> What is expected
Find the word "Ширина" in the material below and gather every line that contains it.

-- Task data follows --

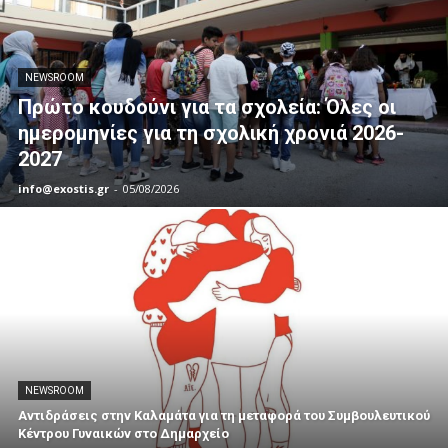
NEWSROOM
Πρώτο κουδούνι για τα σχολεία: Όλες οι
ημερομηνίες για τη σχολική χρονιά 2026-
2027
info@exostis.gr
-
05/08/2026
NEWSROOM
Αντιδράσεις στην Καλαμάτα για τη μεταφορά του Συμβουλευτικού
Κέντρου Γυναικών στο Δημαρχείο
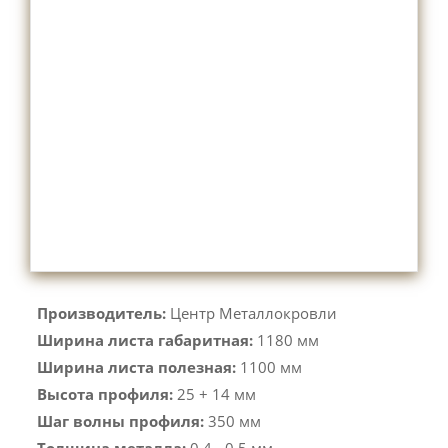
Производитель:
Центр Металлокровли
Ширина листа габаритная:
1180 мм
Ширина листа полезная:
1100 мм
Высота профиля:
25 + 14 мм
Шаг волны профиля:
350 мм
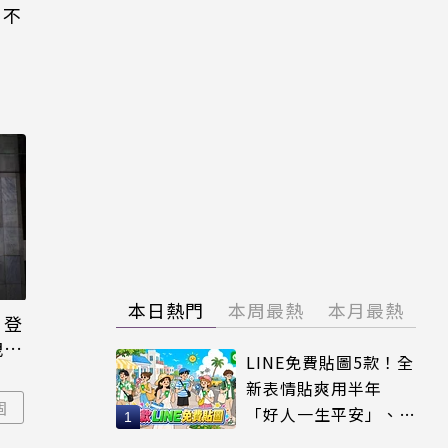
」不
本日熱門
本周最熱
本月最熱
日登
洩端
LINE免費貼圖5款！全
新表情貼爽用半年
固
「好人一生平安」、
「好熱」必用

-- Task data concluded --

> Output for this exercise
Ширина листа габаритная:
Ширина листа полезная:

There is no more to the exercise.